I should make clear from the outset that I have known Mark for some time, and I have to declare an interest and make clear that we have worked together, so my objectivity is right out the window. A kind of solidarity exists amongst beard wearers. Also I rely on him to make my dress style appear conservative.
Nevertheless he and I have in common the unusual characteristic of attempting to remain within the laws of physics and within the operation of the human visual system when talking about imaging. So I wasn’t expecting any hype at this event and true to form, there wasn’t any.
This is titled a 4K image. However it is only 3840px wide. The small difference in this and true 4K images will be missed by consumers.
The presentation began with a quick summary of the evolution of TV pictures from SD through HD to UHD, along with a correct observation that the older formats were described by the number of active lines whereas once video became digital the number of horizontal pixels became the metric, hence 4K means the number of pixels across the screen. Even there pitfalls await the unwary, because 4k actually means 4 x 1024 = 4096, whereas the UHD-1 format “only” has 3840 pixels.
Whilst 4K displays and cameras exist, Mark felt that the chances of it being widely broadcast any time soon were not that high and the issue is really whether 4K camera technology could be used to improve HD productions. The answer is, in principle yes. Lenses designed for 4K can improve lesser cameras, and 4K cameras make excellent oversampling cameras for progressive HD formats. Equally 4K displays running up-converted from native formats mean that no pixel structure is going to be visible on the viewer’s screen.
Where there might not be an improvement is if the limiting factor is the compression codec and bit rate used for delivery.
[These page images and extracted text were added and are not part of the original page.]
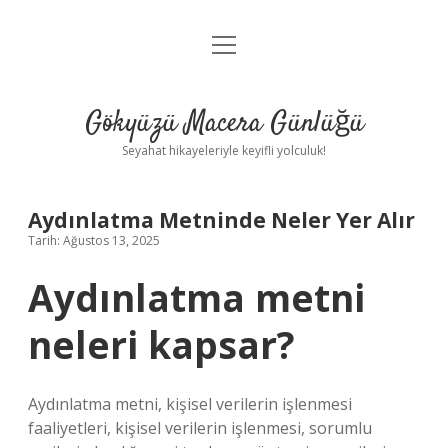
menüyü
Anasayfa
aç
Gizlilik Politikası
Gökyüzü Macera Günlüğü
Yasal Uyarı
Seyahat hikayeleriyle keyifli yolculuk!
Hakkımızda
Aydınlatma Metninde Neler Yer Alır
Tarih: Ağustos 13, 2025
Aydınlatma metni
neleri kapsar?
Aydınlatma metni, kişisel verilerin işlenmesi
faaliyetleri, kişisel verilerin işlenmesi, sorumlu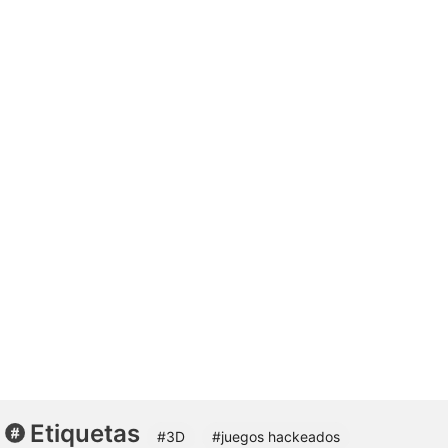
Etiquetas
#3D
#juegos hackeados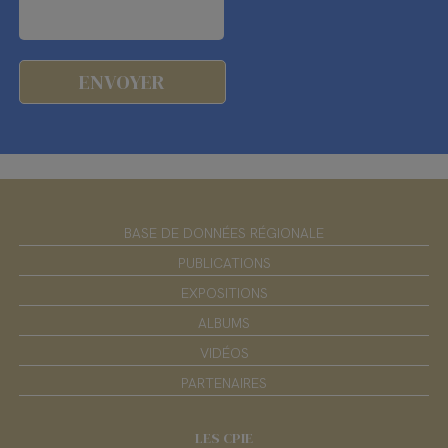
BASE DE DONNÉES RÉGIONALE
PUBLICATIONS
EXPOSITIONS
ALBUMS
VIDÉOS
PARTENAIRES
LES CPIE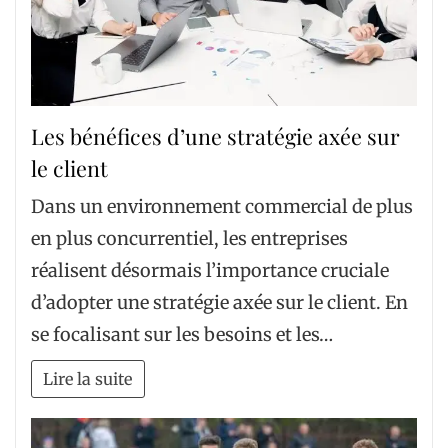
Les bénéfices d’une stratégie axée sur
le client
Dans un environnement commercial de plus
en plus concurrentiel, les entreprises
réalisent désormais l’importance cruciale
d’adopter une stratégie axée sur le client. En
se focalisant sur les besoins et les…
Lire la suite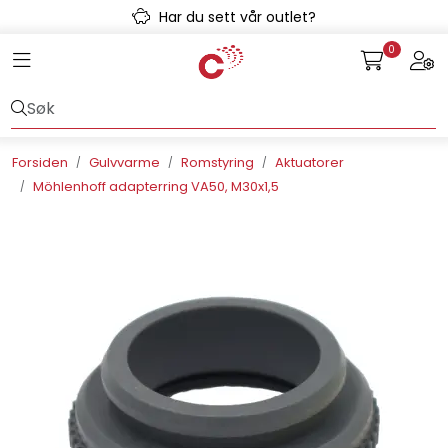
Skip to main content
Har du sett vår outlet?
0
Toggle navigation
Togg
Avløpssystem
Gulvvarme
Forsiden
Gulvvarme
Romstyring
Aktuatorer
Möhlenhoff adapterring VA50, M30x1,5
Kulvert
Prefab
Radonsikring
Rørsystemer
Snøsmelt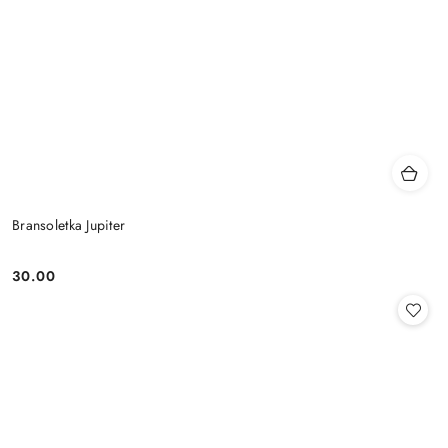
Bransoletka Jupiter
30.00
Cena: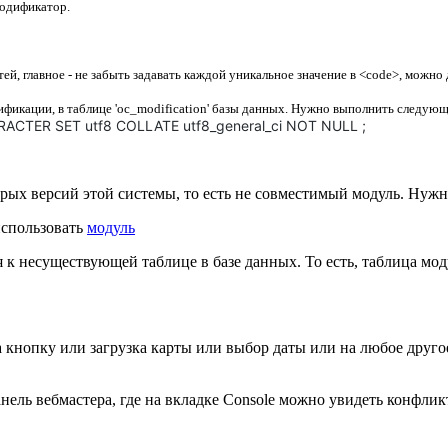
одификатор.
, главное - не забыть задавать каждой уникальное значение в <code>, можно 
ификации, в таблице 'oc_modification' базы данных. Нужно выполнить следую
CTER SET utf8 COLLATE utf8_general_ci NOT NULL ;
тарых версий этой системы, то есть не совместимый модуль. Нужн
использовать
модуль
 к несуществующей таблице в базе данных. То есть, таблица мод
а кнопку или загрузка карты или выбор даты или на любое другое
нель вебмастера, где на вкладке Console можно увидеть конфлик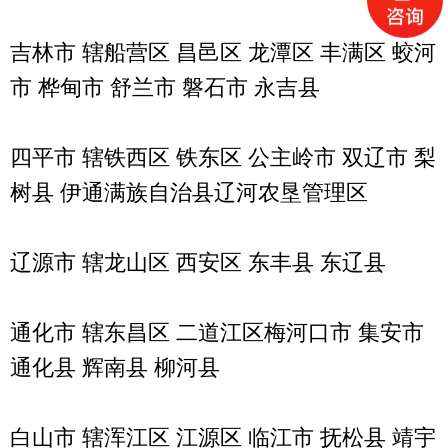
吉林市 辖船营区 昌邑区 龙潭区 丰满区 蛟河
市 桦甸市 舒兰市 磐石市 永吉县
四平市 辖铁西区 铁东区
公主岭市
双辽市 梨
树县
伊通满族自治县
辽河农垦管理区
辽源市 辖龙山区 西安区 东丰县 东辽县
通化市 辖东昌区
二道江区
梅河口市
集安市
通化县 辉南县 柳河县
白山市 辖浑江区 江源区 临江市 抚松县 靖宇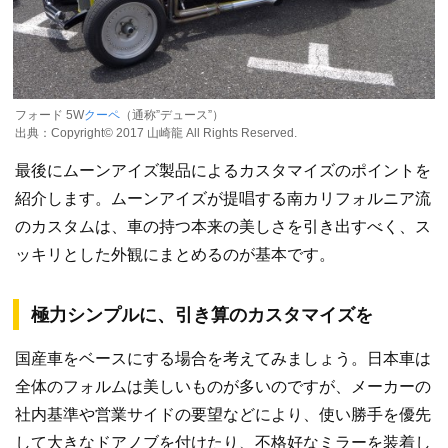
フォード 5W
クーペ
（通称”デュース”）
出典：Copyright©️ 2017 山崎龍 All Rights Reserved.
最後にムーンアイズ製品によるカスタマイズのポイントを
紹介します。ムーンアイズが提唱する南カリフォルニア流
のカスタムは、車の持つ本来の美しさを引き出すべく、ス
ッキリとした外観にまとめるのが基本です。
極力シンプルに、引き算のカスタマイズを
国産車をベースにする場合を考えてみましょう。日本車は
全体のフォルムは美しいものが多いのですが、メーカーの
社内基準や営業サイドの要望などにより、使い勝手を優先
して大きなドアノブを付けたり、不格好なミラーを装着し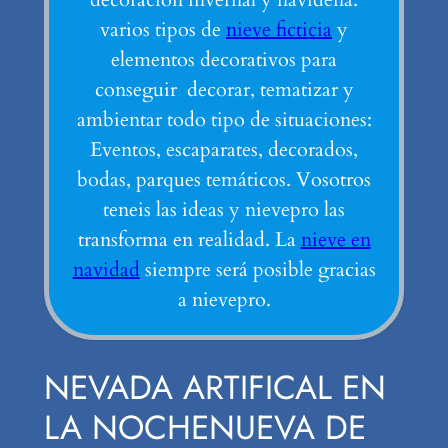
varios tipos de
nieve ficticia
y
elementos decorativos para
conseguir decorar, tematizar y
ambientar todo tipo de situaciones:
Eventos, escaparates, decorados,
bodas, parques temáticos. Vosotros
teneis las ideas y nievepro las
transforma en realidad. La
nieve en
navidad
siempre será posible gracias
a nievepro.
NEVADA ARTIFICAL EN
LA NOCHENUEVA DE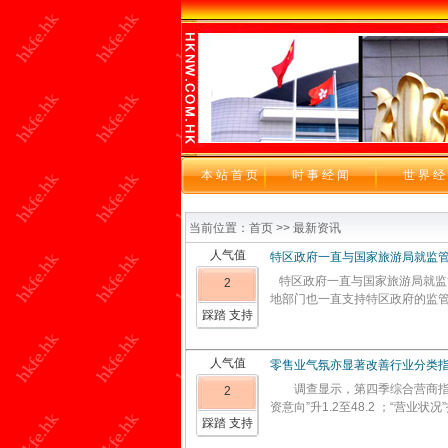
本站首页
时 事 经 闻
世 界 经
当前位置：首页 >> 最新资讯
人气值
特区政府一直与国家旅游局就监
特区政府一直与国家旅游局就监
2
地部门也一直支持特区政府的监管
踩踏 支持
人气值
零售业气氛亦显著改善行业分类
调查显示，第四季综合营商指数的
2
资意向”升1.2至48.2 ；“营业状况”
踩踏 支持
If that is iffy, putting more detail into it will just raise the coding noise.
He then addressed the topic of motion portrayal, a subject dear to my own heart. The benefits of higher resolution are only obtained if the frame rate also rises. With frame rates as they are, the bandwidth might be better spent on wider colour gamut and higher dynamic range.
Comparison of camera imager sizes.
Mark then contrasted the main types of camera, those using multiple sensors and a beam splitter and those using a single sensor having some form of Bayer sensor and made a good job of outlining, pretty fairly in my view, the pros and cons of each. The size of sensors and photosites and the effect on noise was also explored.
I thought I heard the noise described as coming from the light, and if that was indeed what was said, I don’t agree. Whilst there must be some noise in the light, else it would have infinite information capacity, much of the noise is generated in the sensor and the early stages of the electronics of the camera. Fact is that larger photosites produce less noise because it allows their self noise to average out.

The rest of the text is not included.